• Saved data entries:
- - -
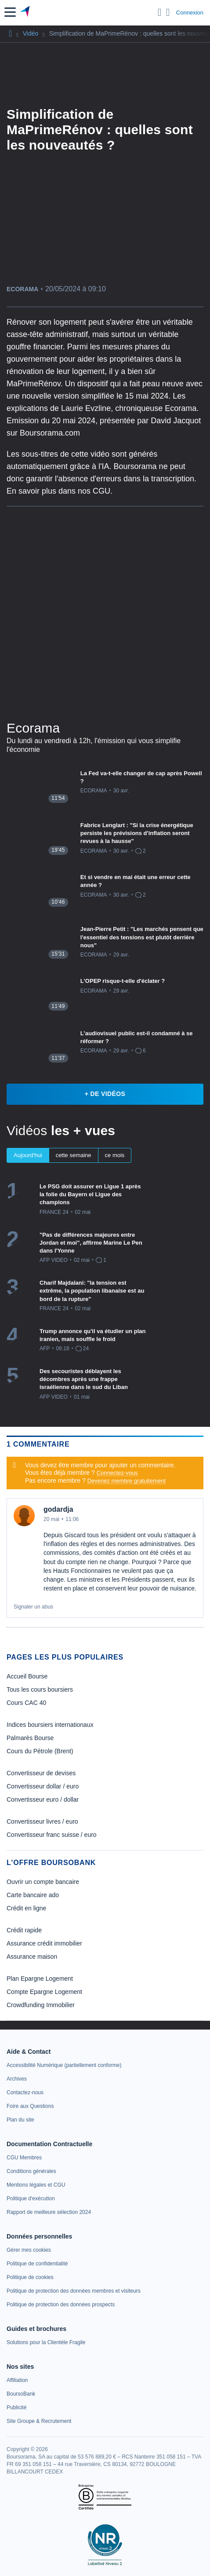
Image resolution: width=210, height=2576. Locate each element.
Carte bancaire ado (33, 1894)
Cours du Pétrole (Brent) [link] (40, 1751)
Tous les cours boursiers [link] (40, 1689)
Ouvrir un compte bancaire (43, 1881)
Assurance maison (32, 1956)
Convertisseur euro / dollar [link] (43, 1799)
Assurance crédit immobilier (44, 1943)
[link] (64, 2065)
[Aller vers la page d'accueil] (25, 12)
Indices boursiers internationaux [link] (50, 1724)
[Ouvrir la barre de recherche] (160, 12)
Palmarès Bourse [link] (30, 1737)
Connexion (189, 12)
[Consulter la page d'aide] (168, 12)
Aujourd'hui (28, 1155)
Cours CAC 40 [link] (26, 1702)
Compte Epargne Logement (44, 1991)
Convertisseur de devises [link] (41, 1773)
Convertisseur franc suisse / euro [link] (52, 1834)
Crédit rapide (24, 1930)
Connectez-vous (117, 1472)
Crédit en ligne (26, 1908)
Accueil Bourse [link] (27, 1676)
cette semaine (73, 1155)
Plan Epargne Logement (40, 1978)
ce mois (115, 1155)
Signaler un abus (33, 1607)
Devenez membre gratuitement (126, 1480)
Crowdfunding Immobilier (41, 2004)
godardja (58, 1509)
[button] (10, 12)
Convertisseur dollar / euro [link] (43, 1786)
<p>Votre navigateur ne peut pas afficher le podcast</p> (105, 612)
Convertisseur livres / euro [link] (42, 1821)
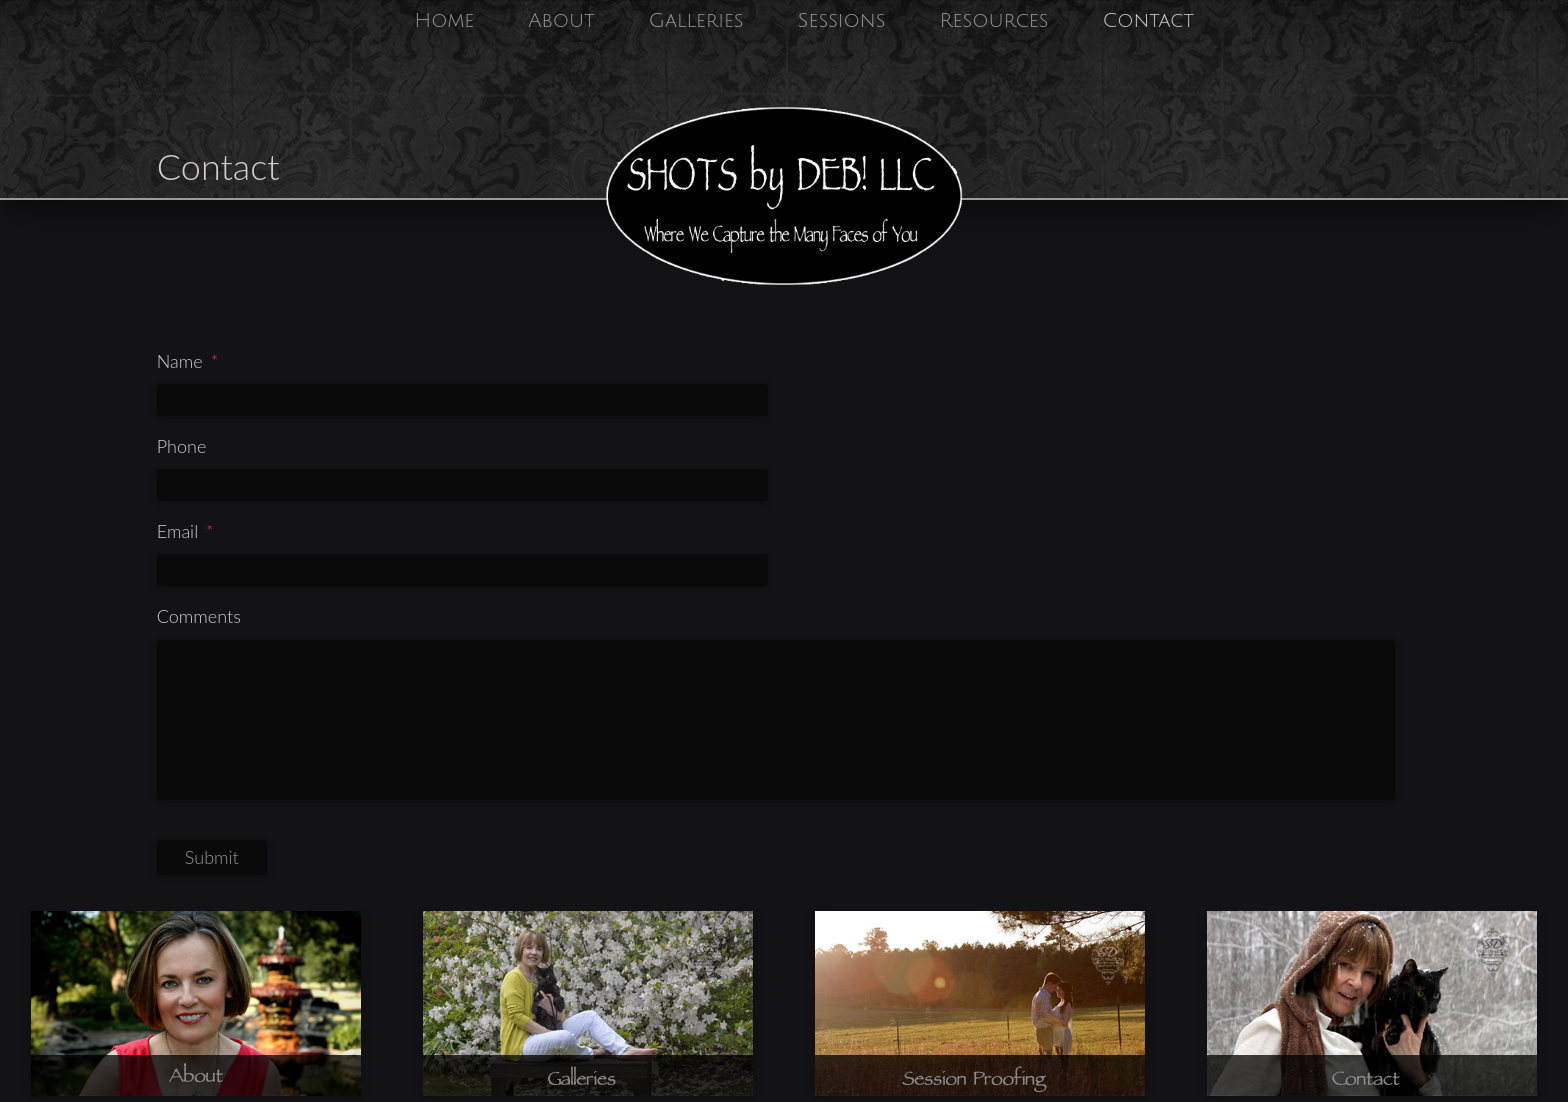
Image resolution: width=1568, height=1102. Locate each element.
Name (188, 361)
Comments (199, 616)
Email (185, 531)
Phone (182, 446)
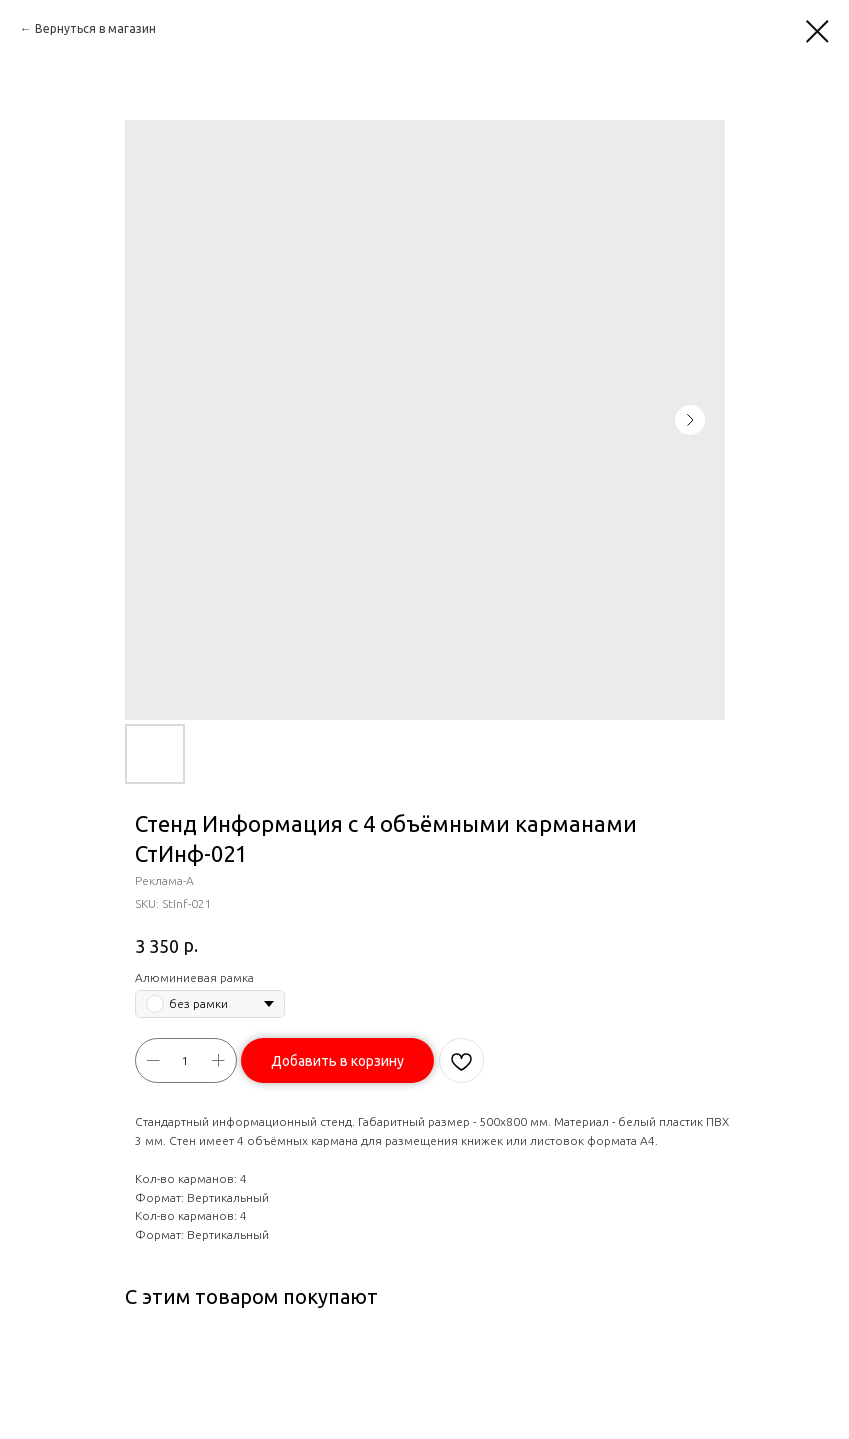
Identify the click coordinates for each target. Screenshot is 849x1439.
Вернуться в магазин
- - -
• Work task: In the copy, include every line of the entries above exactly and none of the pictures.

• Solved problem:
Image resolution: width=210, height=2576. Locate each element.
Carte bancaire ado (33, 1894)
Cours du Pétrole (Brent) [link] (40, 1751)
Tous les cours boursiers [link] (40, 1689)
Ouvrir un compte bancaire (43, 1881)
Assurance maison (32, 1956)
Convertisseur euro / dollar [link] (43, 1799)
Assurance crédit immobilier (44, 1943)
[link] (64, 2065)
[Aller vers la page d'accueil] (25, 12)
Indices boursiers internationaux [link] (50, 1724)
[Ouvrir la barre de recherche] (160, 12)
Palmarès Bourse [link] (30, 1737)
Connexion (189, 12)
[Consulter la page d'aide] (168, 12)
Aujourd'hui (28, 1155)
Cours CAC 40 [link] (26, 1702)
Compte Epargne Logement (44, 1991)
Convertisseur de devises [link] (41, 1773)
Convertisseur franc suisse / euro [link] (52, 1834)
Crédit rapide (24, 1930)
Connectez-vous (117, 1472)
Crédit en ligne (26, 1908)
Accueil Bourse [link] (27, 1676)
cette semaine (73, 1155)
Plan Epargne Logement (40, 1978)
ce mois (115, 1155)
Signaler un abus (33, 1607)
Devenez membre gratuitement (126, 1480)
Crowdfunding Immobilier (41, 2004)
godardja (58, 1509)
[button] (10, 12)
Convertisseur dollar / euro [link] (43, 1786)
<p>Votre navigateur ne peut pas afficher le podcast</p> (105, 612)
Convertisseur livres / euro [link] (42, 1821)
Image resolution: width=1568, height=1102. Locate each element.
Name (188, 361)
Comments (199, 616)
Email (185, 531)
Phone (182, 446)
Identify the click coordinates for each target. Screenshot is 849x1439.
Вернуться в магазин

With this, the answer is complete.